The problem is that without the leading "__", this would convince SRCU
that this is an NMI-safe srcu_struct.  Which it might not be.  Worse yet,
if this srcu_struct had already done an srcu_read_lock(), it would splat.

> > > >  	ss_state = smp_load_acquire(&ssp->srcu_size_state);
> > > >  	if (ss_state < SRCU_SIZE_WAIT_CALL)
> > > >  		sdp = per_cpu_ptr(ssp->sda, 0);
> > > > @@ -1123,7 +1154,7 @@ static unsigned long srcu_gp_start_if_needed(struct srcu_struct *ssp,
> > > >  		srcu_funnel_gp_start(ssp, sdp, s, do_norm);
> > > >  	else if (needexp)
> > > >  		srcu_funnel_exp_start(ssp, sdp_mynode, s);
> > > > -	srcu_read_unlock(ssp, idx);
> > > > +	__srcu_read_unlock_nmisafe(ssp, idx);
> > > >  	return s;
> > > >  }
> > > >  
> > > > @@ -1427,13 +1458,13 @@ void srcu_barrier(struct srcu_struct *ssp)
> > > >  	/* Initial count prevents reaching zero until all CBs are posted. */
> > > >  	atomic_set(&ssp->srcu_barrier_cpu_cnt, 1);
> > > >  
> > > > -	idx = srcu_read_lock(ssp);
> > > > +	idx = __srcu_read_lock_nmisafe(ssp);
> > > 
> > > And same here?
> > 
> > Yes, same here.  ;-)
> 
> Now bonus question: why do SRCU grace period starting/tracking
> need to be in an SRCU read side critical section? :o)

Because I am lazy and like to keep things simple?  ;-)
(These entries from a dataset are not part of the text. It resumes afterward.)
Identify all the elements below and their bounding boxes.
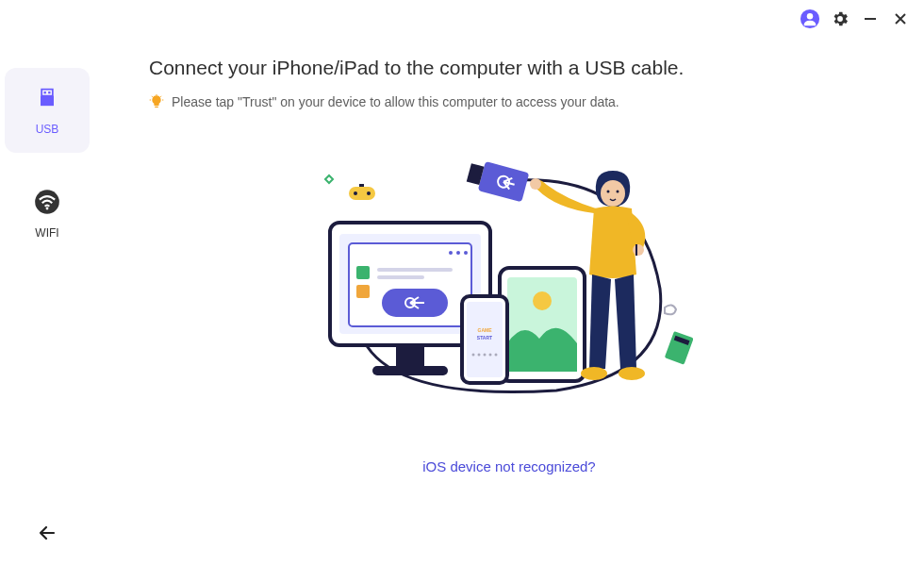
page-title: Connect your iPhone/iPad to the computer… (149, 57, 905, 79)
svg-point-46 (619, 367, 645, 380)
svg-rect-2 (865, 18, 876, 20)
main-content: Connect your iPhone/iPad to the computer… (113, 57, 905, 474)
svg-point-17 (456, 251, 460, 255)
close-icon[interactable] (890, 8, 911, 29)
svg-point-39 (601, 180, 625, 207)
svg-point-34 (472, 354, 475, 357)
account-icon[interactable] (800, 8, 820, 29)
sidebar-item-usb[interactable]: USB (5, 68, 90, 153)
svg-point-49 (367, 191, 371, 195)
svg-point-1 (807, 13, 813, 19)
sidebar: USB WIFI (0, 38, 94, 565)
settings-icon[interactable] (830, 8, 850, 29)
svg-rect-5 (48, 91, 50, 93)
svg-rect-44 (635, 244, 637, 256)
sidebar-item-wifi[interactable]: WIFI (5, 172, 90, 257)
svg-point-42 (530, 178, 541, 190)
svg-rect-6 (41, 96, 54, 107)
svg-rect-4 (44, 91, 46, 93)
svg-rect-22 (377, 275, 424, 279)
svg-point-43 (633, 244, 644, 256)
svg-text:GAME: GAME (478, 327, 493, 333)
svg-rect-9 (155, 107, 158, 108)
svg-rect-19 (356, 266, 370, 279)
svg-point-16 (449, 251, 453, 255)
svg-rect-25 (396, 345, 424, 366)
svg-rect-20 (356, 285, 370, 298)
svg-point-48 (354, 191, 357, 195)
help-link[interactable]: iOS device not recognized? (113, 458, 905, 474)
sidebar-item-label: WIFI (35, 226, 58, 240)
svg-point-38 (495, 354, 498, 357)
svg-point-8 (46, 208, 49, 210)
svg-point-37 (489, 354, 492, 357)
svg-point-36 (484, 354, 487, 357)
lightbulb-icon (149, 94, 164, 109)
svg-point-7 (35, 190, 59, 214)
connect-illustration: GAME START (113, 157, 905, 421)
back-button[interactable] (36, 522, 58, 548)
minimize-icon[interactable] (860, 8, 881, 29)
svg-rect-50 (359, 184, 364, 187)
svg-point-40 (607, 191, 610, 193)
svg-rect-47 (349, 187, 375, 200)
svg-point-41 (617, 191, 619, 193)
svg-point-29 (533, 291, 552, 310)
hint-row: Please tap "Trust" on your device to all… (149, 94, 905, 109)
svg-rect-26 (372, 366, 448, 375)
svg-rect-21 (377, 268, 453, 272)
sidebar-item-label: USB (36, 123, 59, 136)
wifi-icon (34, 189, 60, 219)
svg-point-35 (478, 354, 481, 357)
svg-point-45 (581, 367, 607, 380)
svg-text:START: START (477, 335, 492, 341)
usb-icon (34, 85, 60, 115)
svg-rect-51 (665, 331, 694, 365)
svg-rect-3 (41, 90, 53, 96)
titlebar (786, 0, 924, 38)
hint-text: Please tap "Trust" on your device to all… (172, 94, 619, 109)
svg-point-18 (464, 251, 468, 255)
More seriously, take a look at srcu_gp_start_if_needed() and the functions
it calls and ask yourself what bad things could happen if they were
preempted for an arbitrarily long period of time.

							Thanx, Paul
Frederic Weisbecker Oct. 3, 2022, 9:55 a.m. UTC | #7
On Sun, Oct 02, 2022 at 04:46:55PM -0700, Paul E. McKenney wrote:
> On Sun, Oct 02, 2022 at 11:47:10PM +0200, Frederic Weisbecker wrote:
> > On Sun, Oct 02, 2022 at 09:09:57AM -0700, Paul E. McKenney wrote:
> > > On Sun, Oct 02, 2022 at 05:55:16PM +0200, Frederic Weisbecker wrote:
> > > > On Thu, Sep 29, 2022 at 11:07:25AM -0700, Paul E. McKenney wrote:
> > > > > @@ -1090,7 +1121,7 @@ static unsigned long srcu_gp_start_if_needed(struct srcu_struct *ssp,
> > > > >  	int ss_state;
> > > > >  
> > > > >  	check_init_srcu_struct(ssp);
> > > > > -	idx = srcu_read_lock(ssp);
> > > > > +	idx = __srcu_read_lock_nmisafe(ssp);
> > > > 
> > > > Why do we need to force the atomic based version here (even if CONFIG_NEED_SRCU_NMI_SAFE=y)?
> > > 
> > > In kernels built with CONFIG_NEED_SRCU_NMI_SAFE=n, we of course need it.
> > > As you say, in kernels built with CONFIG_NEED_SRCU_NMI_SAFE=y, we don't.
> > > But it doesn't hurt to always use __srcu_read_lock_nmisafe() here, and
> > > this is nowhere near a fastpath, so there is little benefit to using
> > > __srcu_read_lock() when it is safe to do so.
> > > 
> > > In addition, note that it is possible that a given srcu_struct structure's
> > > first grace period is executed before its first reader.  In that
> > > case, we have no way of knowing which of __srcu_read_lock_nmisafe()
> > > or __srcu_read_lock() to choose.
> > > 
> > > So this code always does it the slow(ish) safe way.
> > 
> > But then srcu_read_lock_nmisafe() would work as well, right?
> 
> Almost.
> 
> The problem is that without the leading "__", this would convince SRCU
> that this is an NMI-safe srcu_struct.  Which it might not be.  Worse yet,
> if this srcu_struct had already done an srcu_read_lock(), it would splat.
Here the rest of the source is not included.